Under the SEC Rules, there are two cases in determining the nationality of the Investee
Corporation. The first case is the ‘liberal rule’, later coined by the SEC as the Control Test in its
30 May 1990 Opinion, and pertains to the portion in said Paragraph 7 of the 1967 SEC Rules
which states, ‘(s)hares belonging to corporations or partnerships at least 60% of the capital of
which is owned by Filipino citizens shall be considered as of Philippine nationality.’ Under the
liberal Control Test, there is no need to further trace the ownership of the 60% (or more)
Filipino stockholdings of the Investing Corporation since a corporation which is at least 60%
Filipino-owned is considered as Filipino.

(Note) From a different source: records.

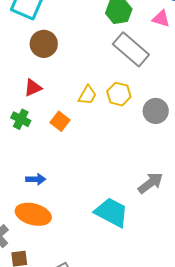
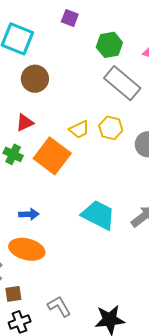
yellow trapezoid: (87, 95) -> (79, 129), turned 35
orange square: (60, 121) -> (52, 156), size x1.8
cyan trapezoid: (111, 212) -> (98, 215), moved

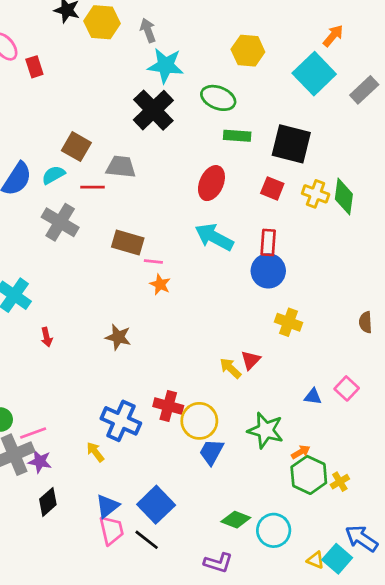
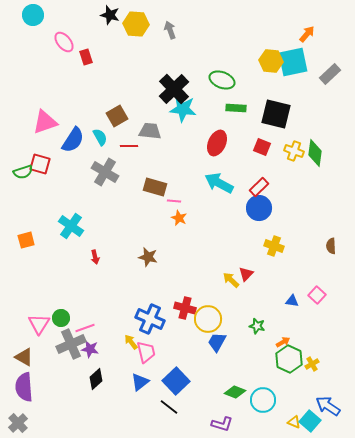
yellow hexagon: (248, 51) -> (271, 61), moved
cyan star: (166, 65) -> (183, 109), moved
cyan square: (314, 74) -> (293, 62), turned 32
brown square: (76, 147) -> (117, 116), turned 30
cyan semicircle: (53, 175) -> (100, 137), turned 90
red rectangle: (268, 243) -> (259, 187), turned 42
green star: (266, 430) -> (257, 326), size x0.6
pink trapezoid: (111, 530) -> (146, 352), moved

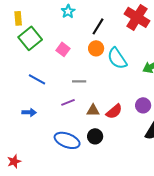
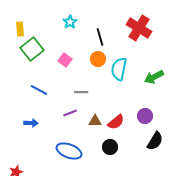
black line: (98, 26) -> (100, 37), turned -48
cyan semicircle: (117, 58) -> (119, 69), turned 45
black circle: (95, 136) -> (110, 147), moved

The second case is the Strict Rule or the Grandfather Rule Proper and pertains to the
portion in said Paragraph 7 of the 1967 SEC Rules which states, “but if the percentage of Filipino
ownership in the corporation or partnership is less than 60%, only the number of shares
corresponding to such percentage shall be counted as of Philippine nationality.” Under the
Strict Rule or Grandfather Rule Proper, the combined totals in the Investing Corporation and
the Investee Corporation must be traced (i.e., “grandfathered”) to determine the total
percentage of Filipino ownership. Moreover, the ultimate Filipino ownership of the shares must
first be traced to the level of the Investing Corporation and added to the shares directly owned
in the Investee Corporation.
In other words, based on the said SEC Rule and DOJ Opinion, the Grandfather Rule or
the second part of the SEC Rule applies only when the 60-40 Filipino-foreign equity ownership is
in doubt (i.e., in cases where the joint venture corporation with Filipino and foreign
stockholders with less than 60% Filipino stockholdings [or 59%] invests in other joint venture
corporation which is either 60-40% Filipino-alien or the 59% less Filipino). Stated differently,
where the 60-40 Filipino- foreign equity ownership is not in doubt, the Grandfather Rule will
not apply.
In this case, the Grandfather Rule must be applied, because it is the intention of the
framers of the Constitution to apply this rule in cases where corporate layering is present.
Applying this rule, it turns out that the Canadian corporation owns more than 60% of the equity
interests of Narra, Tesoro and McArthur. Hence, the latter are disqualified to participate in the
exploration, development and utilization of the Philippine’s natural resources.